WHAT THIS TASK INVOLVES: The entries below must be copied exactly as they are.

EXCERPTED RECORDS:
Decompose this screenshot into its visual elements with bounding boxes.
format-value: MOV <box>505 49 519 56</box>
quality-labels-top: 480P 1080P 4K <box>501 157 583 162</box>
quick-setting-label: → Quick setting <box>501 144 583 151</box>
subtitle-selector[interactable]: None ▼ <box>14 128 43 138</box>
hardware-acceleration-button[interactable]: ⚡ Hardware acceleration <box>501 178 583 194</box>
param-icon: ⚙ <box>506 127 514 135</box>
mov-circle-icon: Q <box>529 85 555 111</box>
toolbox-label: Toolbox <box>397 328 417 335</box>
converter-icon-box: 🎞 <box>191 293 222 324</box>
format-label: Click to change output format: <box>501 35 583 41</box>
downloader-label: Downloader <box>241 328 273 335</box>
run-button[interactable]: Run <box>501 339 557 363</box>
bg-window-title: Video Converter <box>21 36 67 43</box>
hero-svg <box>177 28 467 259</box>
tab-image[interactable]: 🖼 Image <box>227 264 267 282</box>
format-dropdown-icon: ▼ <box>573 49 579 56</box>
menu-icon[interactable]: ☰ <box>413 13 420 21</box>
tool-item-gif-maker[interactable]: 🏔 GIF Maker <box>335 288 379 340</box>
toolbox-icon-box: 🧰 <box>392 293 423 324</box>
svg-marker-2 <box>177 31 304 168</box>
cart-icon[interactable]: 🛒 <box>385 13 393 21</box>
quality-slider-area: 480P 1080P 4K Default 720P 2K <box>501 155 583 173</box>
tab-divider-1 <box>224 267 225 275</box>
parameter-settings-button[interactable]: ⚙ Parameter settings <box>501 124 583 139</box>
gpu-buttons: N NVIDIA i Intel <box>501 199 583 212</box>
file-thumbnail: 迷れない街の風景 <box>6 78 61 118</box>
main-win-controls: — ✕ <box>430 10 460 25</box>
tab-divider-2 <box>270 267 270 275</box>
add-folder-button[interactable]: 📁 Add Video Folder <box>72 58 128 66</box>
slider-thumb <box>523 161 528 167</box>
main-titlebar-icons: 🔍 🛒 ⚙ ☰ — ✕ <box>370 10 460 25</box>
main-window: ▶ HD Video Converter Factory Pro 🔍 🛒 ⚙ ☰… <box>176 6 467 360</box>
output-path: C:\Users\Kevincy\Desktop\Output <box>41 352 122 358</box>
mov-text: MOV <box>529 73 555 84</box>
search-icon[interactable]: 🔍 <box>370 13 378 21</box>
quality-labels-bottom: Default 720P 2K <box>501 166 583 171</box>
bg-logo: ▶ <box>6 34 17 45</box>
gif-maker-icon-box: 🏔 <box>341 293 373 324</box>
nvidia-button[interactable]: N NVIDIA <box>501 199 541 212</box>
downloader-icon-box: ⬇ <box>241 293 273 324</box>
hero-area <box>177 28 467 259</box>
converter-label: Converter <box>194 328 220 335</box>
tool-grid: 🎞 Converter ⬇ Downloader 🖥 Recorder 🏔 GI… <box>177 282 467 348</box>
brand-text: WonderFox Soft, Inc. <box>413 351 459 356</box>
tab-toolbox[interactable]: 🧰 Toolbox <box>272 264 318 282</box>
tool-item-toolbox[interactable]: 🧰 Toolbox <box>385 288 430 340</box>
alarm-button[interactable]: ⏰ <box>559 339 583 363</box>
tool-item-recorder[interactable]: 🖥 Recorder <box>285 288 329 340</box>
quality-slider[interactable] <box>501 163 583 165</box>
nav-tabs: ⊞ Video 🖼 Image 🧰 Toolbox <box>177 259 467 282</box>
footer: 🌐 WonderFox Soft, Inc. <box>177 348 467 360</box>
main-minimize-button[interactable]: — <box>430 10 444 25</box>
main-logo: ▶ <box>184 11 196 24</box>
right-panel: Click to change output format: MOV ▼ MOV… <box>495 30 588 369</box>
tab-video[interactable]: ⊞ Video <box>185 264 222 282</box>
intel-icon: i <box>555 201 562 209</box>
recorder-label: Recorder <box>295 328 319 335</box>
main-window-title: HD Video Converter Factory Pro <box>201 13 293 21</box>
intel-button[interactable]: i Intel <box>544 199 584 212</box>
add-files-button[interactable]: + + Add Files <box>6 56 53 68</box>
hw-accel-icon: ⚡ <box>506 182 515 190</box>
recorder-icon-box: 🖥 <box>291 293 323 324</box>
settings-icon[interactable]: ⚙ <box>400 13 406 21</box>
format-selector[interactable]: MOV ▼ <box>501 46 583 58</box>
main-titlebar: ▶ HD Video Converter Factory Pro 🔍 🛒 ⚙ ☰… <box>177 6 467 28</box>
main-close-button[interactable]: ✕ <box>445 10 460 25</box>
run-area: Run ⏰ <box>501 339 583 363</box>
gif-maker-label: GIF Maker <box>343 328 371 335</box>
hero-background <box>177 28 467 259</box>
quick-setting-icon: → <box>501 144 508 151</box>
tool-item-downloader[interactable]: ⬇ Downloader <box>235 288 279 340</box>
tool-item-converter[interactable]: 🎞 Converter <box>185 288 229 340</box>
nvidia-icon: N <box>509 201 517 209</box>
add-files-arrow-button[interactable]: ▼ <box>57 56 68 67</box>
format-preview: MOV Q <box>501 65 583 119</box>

RESPONSE FOR THIS EXERCISE:
Decompose this screenshot into its visual elements with bounding boxes.
format-value: MOV <box>505 49 519 56</box>
quality-labels-top: 480P 1080P 4K <box>501 157 583 162</box>
quick-setting-label: → Quick setting <box>501 144 583 151</box>
subtitle-selector[interactable]: None ▼ <box>14 128 43 138</box>
hardware-acceleration-button[interactable]: ⚡ Hardware acceleration <box>501 178 583 194</box>
param-icon: ⚙ <box>506 127 514 135</box>
mov-circle-icon: Q <box>529 85 555 111</box>
toolbox-label: Toolbox <box>397 328 417 335</box>
converter-icon-box: 🎞 <box>191 293 222 324</box>
format-label: Click to change output format: <box>501 35 583 41</box>
downloader-label: Downloader <box>241 328 273 335</box>
run-button[interactable]: Run <box>501 339 557 363</box>
bg-window-title: Video Converter <box>21 36 67 43</box>
hero-svg <box>177 28 467 259</box>
tab-image[interactable]: 🖼 Image <box>227 264 267 282</box>
format-dropdown-icon: ▼ <box>573 49 579 56</box>
menu-icon[interactable]: ☰ <box>413 13 420 21</box>
tool-item-gif-maker[interactable]: 🏔 GIF Maker <box>335 288 379 340</box>
toolbox-icon-box: 🧰 <box>392 293 423 324</box>
svg-marker-2 <box>177 31 304 168</box>
cart-icon[interactable]: 🛒 <box>385 13 393 21</box>
quality-slider-area: 480P 1080P 4K Default 720P 2K <box>501 155 583 173</box>
tab-divider-1 <box>224 267 225 275</box>
parameter-settings-button[interactable]: ⚙ Parameter settings <box>501 124 583 139</box>
gpu-buttons: N NVIDIA i Intel <box>501 199 583 212</box>
file-thumbnail: 迷れない街の風景 <box>6 78 61 118</box>
main-win-controls: — ✕ <box>430 10 460 25</box>
tab-divider-2 <box>270 267 270 275</box>
add-folder-button[interactable]: 📁 Add Video Folder <box>72 58 128 66</box>
slider-thumb <box>523 161 528 167</box>
main-titlebar-icons: 🔍 🛒 ⚙ ☰ — ✕ <box>370 10 460 25</box>
main-window: ▶ HD Video Converter Factory Pro 🔍 🛒 ⚙ ☰… <box>176 6 467 360</box>
output-path: C:\Users\Kevincy\Desktop\Output <box>41 352 122 358</box>
mov-text: MOV <box>529 73 555 84</box>
search-icon[interactable]: 🔍 <box>370 13 378 21</box>
quality-labels-bottom: Default 720P 2K <box>501 166 583 171</box>
bg-logo: ▶ <box>6 34 17 45</box>
gif-maker-icon-box: 🏔 <box>341 293 373 324</box>
nvidia-button[interactable]: N NVIDIA <box>501 199 541 212</box>
downloader-icon-box: ⬇ <box>241 293 273 324</box>
hero-area <box>177 28 467 259</box>
converter-label: Converter <box>194 328 220 335</box>
tool-grid: 🎞 Converter ⬇ Downloader 🖥 Recorder 🏔 GI… <box>177 282 467 348</box>
brand-text: WonderFox Soft, Inc. <box>413 351 459 356</box>
tab-toolbox[interactable]: 🧰 Toolbox <box>272 264 318 282</box>
tool-item-toolbox[interactable]: 🧰 Toolbox <box>385 288 430 340</box>
alarm-button[interactable]: ⏰ <box>559 339 583 363</box>
tool-item-recorder[interactable]: 🖥 Recorder <box>285 288 329 340</box>
quality-slider[interactable] <box>501 163 583 165</box>
nav-tabs: ⊞ Video 🖼 Image 🧰 Toolbox <box>177 259 467 282</box>
footer: 🌐 WonderFox Soft, Inc. <box>177 348 467 360</box>
main-minimize-button[interactable]: — <box>430 10 444 25</box>
main-logo: ▶ <box>184 11 196 24</box>
right-panel: Click to change output format: MOV ▼ MOV… <box>495 30 588 369</box>
tab-video[interactable]: ⊞ Video <box>185 264 222 282</box>
intel-icon: i <box>555 201 562 209</box>
recorder-label: Recorder <box>295 328 319 335</box>
main-window-title: HD Video Converter Factory Pro <box>201 13 293 21</box>
intel-button[interactable]: i Intel <box>544 199 584 212</box>
add-files-button[interactable]: + + Add Files <box>6 56 53 68</box>
hw-accel-icon: ⚡ <box>506 182 515 190</box>
recorder-icon-box: 🖥 <box>291 293 323 324</box>
settings-icon[interactable]: ⚙ <box>400 13 406 21</box>
format-selector[interactable]: MOV ▼ <box>501 46 583 58</box>
main-titlebar: ▶ HD Video Converter Factory Pro 🔍 🛒 ⚙ ☰… <box>177 6 467 28</box>
main-close-button[interactable]: ✕ <box>445 10 460 25</box>
run-area: Run ⏰ <box>501 339 583 363</box>
gif-maker-label: GIF Maker <box>343 328 371 335</box>
hero-background <box>177 28 467 259</box>
quick-setting-icon: → <box>501 144 508 151</box>
tool-item-downloader[interactable]: ⬇ Downloader <box>235 288 279 340</box>
tool-item-converter[interactable]: 🎞 Converter <box>185 288 229 340</box>
nvidia-icon: N <box>509 201 517 209</box>
add-files-arrow-button[interactable]: ▼ <box>57 56 68 67</box>
format-preview: MOV Q <box>501 65 583 119</box>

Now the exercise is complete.